Oleh : Syahril Ramazan
(Mahasiswa Prodi Kesejahteraan Sosial UIN Ar-raniry Banda Aceh)
Pesta genderang pertarungan telah lama di kumandangkan, pita pertarungan telah digunting, sebagai tanda semua petarung sudah diperbolehkan berjualan diri demi memenuhi hasrat kekuasaan yang dibungkus dalam sampul pengabdian bagi bangsa dan negara, meskipun banyak realita yang terjadi semuanya hanya akan menjadi Sampah pada ujungnya.
Semua partai politik mempersiapkan sekian banyak amunisi dan squad terhadap upaya mencapai menjadi sang raja pemangku tahta dalam pesta demokrasi per lima tahun sekali ini.
Baik parpol maupun calon presiden bahkan calon legislatif sekalipun menjual sekian banyak janji-janji manis, mengungkapkan berbagai teori-teori kesejahteraan, bahkan tatkala terlalu terbuai dalam berjualan politik sehingga lupa atau sengaja melupakan terhadap fungsi lembaga eksekutif dan legislatif yang menyebabkan gaungan janji yang dikoarkan tak sejalan dengan fungsi keduanya, dan mirisnya lagi masyakat sebagai komsumsi politik ikut terkoecoh dengan bualan janji janji manis.

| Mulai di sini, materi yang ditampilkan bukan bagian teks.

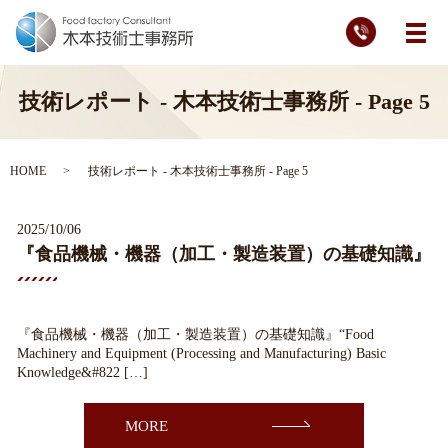
メ
技術レポート - 木本技術士事務所 - Page 5
HOME
技術レポート - 木本技術士事務所 - Page 5
2025/10/06
『食品機械・機器（加工・製造装置）の基礎知識』
『食品機械・機器（加工・製造装置）の基礎知識』“Food
Machinery and Equipment (Processing and Manufacturing) Basic
Knowledge&#822 […]
MORE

Tetapi dalam hal ini penulis sedikit ingin menyorot terkait hal yang sering di sebut dengan artian Dari rakyat Untuk Rakyat Oleh rakyat (DEMOKRASI).
Sejauh pemahaman penulis tak ada para calon kontestan baik untuk calon presiden maupun calon anggota legislatif tak ada yang benar benar komit dalam gagasan memperjuangkan Demokrasi, seperti pada halnya Presidesntial Treshoold dan Parliementary Tresshoold.

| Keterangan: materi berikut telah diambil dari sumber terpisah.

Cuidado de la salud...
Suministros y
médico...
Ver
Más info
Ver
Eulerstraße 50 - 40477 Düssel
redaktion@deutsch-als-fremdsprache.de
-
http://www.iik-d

Masih menjadi misteri pemahaman politik bagi penulis atas alasan apa kedua hal tersebut diterapkan, bukankah dasar demokrasi tersebut bersifat tidak menghalangi siapapun dan semua orang memiliki hak yang sama dalam proses mendapatkan sesuatu?.
Menurut pemahaman penulis sistem Presidential dan Parliementary tresshold adalah suatu hal yang menghambat seseorang yang memiliki gagasan dan inovasi-inovasi dalam Kontruksi pembangunan bangsa dan negara dalam mencapai tujuan nya, hal ini dikarenakan syarat menjadi Presiden harus memenuhi 20% suara di parlement, dan partai politik yang hanya bisa masuk ke Parlemen harus memenuhi 4% parliementary tresshold.
Sungguh hal ini menjadi miris ketika seseorang yang memiliki gagasan, integritas tinggi, dan memiliki daya tarik tersendiri oleh masyarakat harus terpenjara dikarenakan sitem treshold tersebut, sehingga terbangunlah diksi di khalayak ramai bahwasanya `tuannya negara bukan rakyat, akan tetapi Partai Politik`.
Hal yang menjadi keheranan bagi penulis adalah Kemana dan dimana nalar-nalar politik sehat serta integritas demokrasi para pelaku politik terhadap momok yang sudah di anggap kelaziman ini.
Sering sekali yang memperjuangkan presidential tresshold adalah masyarakat yang memiliki perhatian terhadap demokrasi, kemana para politisi partai berdiam diri dalam ini?.
Padahal yang sangat memiliki presentase tinggi dalam memperjuangkan judicial review Presidentian Tresshold menjadi 0% kepada Mahkamah Kontitusi yang memiliki open legal Policy (Kebebasan Membuat Kebijakan Terbuka) adalah partai politik yang memiliki legal standing.
Akan tetapi beberapa Partai politik yang diparlemen yang menampakkan diri sebagai oposisi dan menentang PT tersebut hanya berkoar di muka umum demi mendapat simpati rakyat dan menambah pundi-pundi suara saat pemilu, namun tidak pernah datang ke MK untuk memperjuangkan tresshold tersebut, rasanya penulis memiliki alasan yang kuat dalam menyatakan “Oposisi dan pro pemerintah akan bersetubuh pada kepentingan yang saling menguntungkan tanpa melihat kebenaran secara hakiki.”
Dalam hal ini penulis mengajak seluruh Peserta Konstentasi Pesta politik 2024 ini untuk kembali sadar pada akal sehat dan menjauhi akal bulus dalam menerapkan Demokrasi, bangun gagasan gagasan demokrasi yang memang plurable dan berkeadilan.
Bangun simpati rakyat dengan sikap ksatria dan penuh dengan komitment.